What you are asked to do: Wherever "Bogor" occurs in the entries, copy the line that holds it.
=====
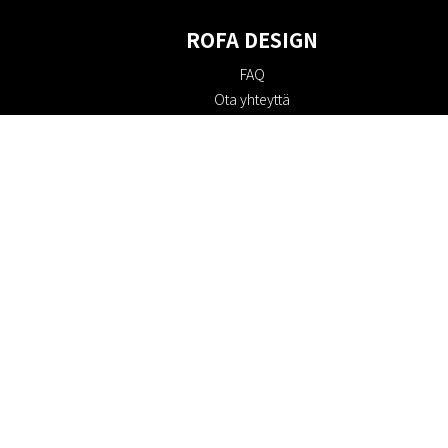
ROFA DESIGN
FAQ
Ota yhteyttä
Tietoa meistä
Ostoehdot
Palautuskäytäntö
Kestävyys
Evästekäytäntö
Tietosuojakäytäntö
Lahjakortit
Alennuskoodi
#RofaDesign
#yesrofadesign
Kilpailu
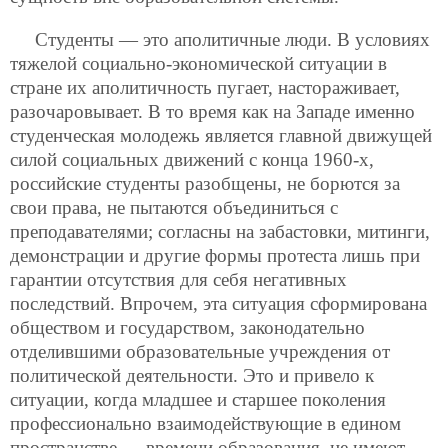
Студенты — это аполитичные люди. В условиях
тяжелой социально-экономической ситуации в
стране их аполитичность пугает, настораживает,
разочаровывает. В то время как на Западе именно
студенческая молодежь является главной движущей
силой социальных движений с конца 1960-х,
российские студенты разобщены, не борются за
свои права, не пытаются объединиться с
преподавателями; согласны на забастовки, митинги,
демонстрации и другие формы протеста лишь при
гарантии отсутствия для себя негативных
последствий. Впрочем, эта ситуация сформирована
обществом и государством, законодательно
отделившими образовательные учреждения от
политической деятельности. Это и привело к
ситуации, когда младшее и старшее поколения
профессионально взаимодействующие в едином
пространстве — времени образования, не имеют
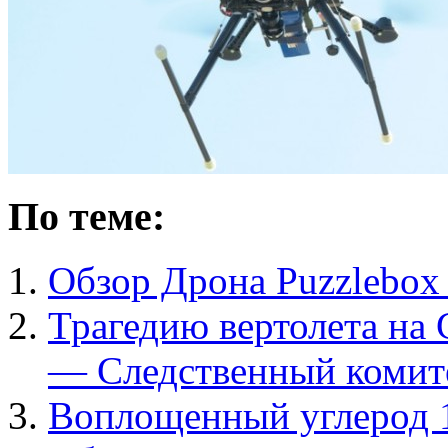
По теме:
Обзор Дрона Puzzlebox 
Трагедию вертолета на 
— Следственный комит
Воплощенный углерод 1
=====
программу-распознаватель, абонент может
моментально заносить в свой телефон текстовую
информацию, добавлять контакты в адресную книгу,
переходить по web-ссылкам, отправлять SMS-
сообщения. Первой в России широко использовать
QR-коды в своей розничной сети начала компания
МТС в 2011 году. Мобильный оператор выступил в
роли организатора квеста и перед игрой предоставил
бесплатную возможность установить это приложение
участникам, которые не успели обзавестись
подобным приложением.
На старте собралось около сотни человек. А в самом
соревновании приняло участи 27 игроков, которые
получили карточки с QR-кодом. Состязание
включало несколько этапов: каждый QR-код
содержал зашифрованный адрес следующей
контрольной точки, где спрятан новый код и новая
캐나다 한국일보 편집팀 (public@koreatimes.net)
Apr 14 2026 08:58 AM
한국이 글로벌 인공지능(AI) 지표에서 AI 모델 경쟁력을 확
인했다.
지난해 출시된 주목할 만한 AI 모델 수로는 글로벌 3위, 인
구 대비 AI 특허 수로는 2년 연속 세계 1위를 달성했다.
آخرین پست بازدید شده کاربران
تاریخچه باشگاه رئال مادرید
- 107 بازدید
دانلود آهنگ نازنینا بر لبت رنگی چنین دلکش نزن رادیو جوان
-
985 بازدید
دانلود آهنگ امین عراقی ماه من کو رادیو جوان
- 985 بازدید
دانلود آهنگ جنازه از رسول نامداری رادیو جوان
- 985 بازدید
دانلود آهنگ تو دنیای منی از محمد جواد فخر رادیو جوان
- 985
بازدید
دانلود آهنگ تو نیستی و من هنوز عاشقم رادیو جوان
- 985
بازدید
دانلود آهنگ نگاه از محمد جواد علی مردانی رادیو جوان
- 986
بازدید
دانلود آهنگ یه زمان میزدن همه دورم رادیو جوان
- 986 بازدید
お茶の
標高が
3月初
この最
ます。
=====
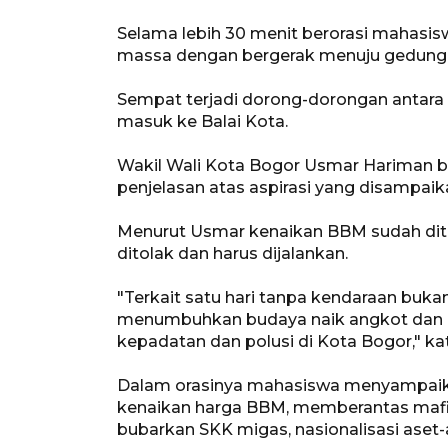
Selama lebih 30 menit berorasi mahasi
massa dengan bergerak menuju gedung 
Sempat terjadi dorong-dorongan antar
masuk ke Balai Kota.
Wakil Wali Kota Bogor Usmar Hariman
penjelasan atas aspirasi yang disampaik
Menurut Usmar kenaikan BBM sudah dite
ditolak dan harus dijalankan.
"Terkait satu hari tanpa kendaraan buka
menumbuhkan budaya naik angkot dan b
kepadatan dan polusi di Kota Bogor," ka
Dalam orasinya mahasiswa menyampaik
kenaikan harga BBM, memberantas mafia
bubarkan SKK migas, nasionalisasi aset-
=====
Answer to the exercise:
Wakil Wali Kota Bogor Usmar Hariman
kepadatan dan polusi di Kota Bogor," ka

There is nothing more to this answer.